■ Problem requirements:
Your answer must be an exact copy of the records below.

■ Records for this task:
===============

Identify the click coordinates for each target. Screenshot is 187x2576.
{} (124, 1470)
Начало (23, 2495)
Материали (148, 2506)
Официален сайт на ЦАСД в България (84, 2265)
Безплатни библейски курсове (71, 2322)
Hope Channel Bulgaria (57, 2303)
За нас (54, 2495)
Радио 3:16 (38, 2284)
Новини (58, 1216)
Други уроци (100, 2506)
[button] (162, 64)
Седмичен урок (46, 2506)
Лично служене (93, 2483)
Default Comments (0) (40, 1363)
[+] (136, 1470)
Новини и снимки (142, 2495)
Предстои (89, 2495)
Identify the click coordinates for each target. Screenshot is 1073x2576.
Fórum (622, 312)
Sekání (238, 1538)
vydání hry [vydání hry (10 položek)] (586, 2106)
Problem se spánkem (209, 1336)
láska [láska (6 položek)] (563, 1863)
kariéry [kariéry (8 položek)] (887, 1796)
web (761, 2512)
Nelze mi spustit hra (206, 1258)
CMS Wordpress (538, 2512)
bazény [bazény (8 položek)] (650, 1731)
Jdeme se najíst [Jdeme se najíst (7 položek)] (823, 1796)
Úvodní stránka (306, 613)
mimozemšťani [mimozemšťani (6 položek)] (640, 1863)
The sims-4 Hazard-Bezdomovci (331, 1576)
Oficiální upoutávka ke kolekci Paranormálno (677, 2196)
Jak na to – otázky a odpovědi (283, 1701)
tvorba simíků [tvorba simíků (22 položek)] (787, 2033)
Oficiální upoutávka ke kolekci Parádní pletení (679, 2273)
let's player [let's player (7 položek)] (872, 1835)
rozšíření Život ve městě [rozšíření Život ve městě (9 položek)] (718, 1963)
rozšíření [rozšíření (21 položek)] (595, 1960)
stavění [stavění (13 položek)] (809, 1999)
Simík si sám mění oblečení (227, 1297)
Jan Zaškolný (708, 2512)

===============

■ Result:
Identify the click coordinates for each target. Screenshot is 187x2576.
{} (124, 1470)
Начало (23, 2495)
Материали (148, 2506)
Официален сайт на ЦАСД в България (84, 2265)
Безплатни библейски курсове (71, 2322)
Hope Channel Bulgaria (57, 2303)
За нас (54, 2495)
Радио 3:16 (38, 2284)
Новини (58, 1216)
Други уроци (100, 2506)
[button] (162, 64)
Седмичен урок (46, 2506)
Лично служене (93, 2483)
Default Comments (0) (40, 1363)
[+] (136, 1470)
Новини и снимки (142, 2495)
Предстои (89, 2495)
Identify the click coordinates for each target. Screenshot is 1073x2576.
Fórum (622, 312)
Sekání (238, 1538)
vydání hry [vydání hry (10 položek)] (586, 2106)
Problem se spánkem (209, 1336)
láska [láska (6 položek)] (563, 1863)
kariéry [kariéry (8 položek)] (887, 1796)
web (761, 2512)
Nelze mi spustit hra (206, 1258)
CMS Wordpress (538, 2512)
bazény [bazény (8 položek)] (650, 1731)
Jdeme se najíst [Jdeme se najíst (7 položek)] (823, 1796)
Úvodní stránka (306, 613)
mimozemšťani [mimozemšťani (6 položek)] (640, 1863)
The sims-4 Hazard-Bezdomovci (331, 1576)
Oficiální upoutávka ke kolekci Paranormálno (677, 2196)
Jak na to – otázky a odpovědi (283, 1701)
tvorba simíků [tvorba simíků (22 položek)] (787, 2033)
Oficiální upoutávka ke kolekci Parádní pletení (679, 2273)
let's player [let's player (7 položek)] (872, 1835)
rozšíření Život ve městě [rozšíření Život ve městě (9 položek)] (718, 1963)
rozšíření [rozšíření (21 položek)] (595, 1960)
stavění [stavění (13 položek)] (809, 1999)
Simík si sám mění oblečení (227, 1297)
Jan Zaškolný (708, 2512)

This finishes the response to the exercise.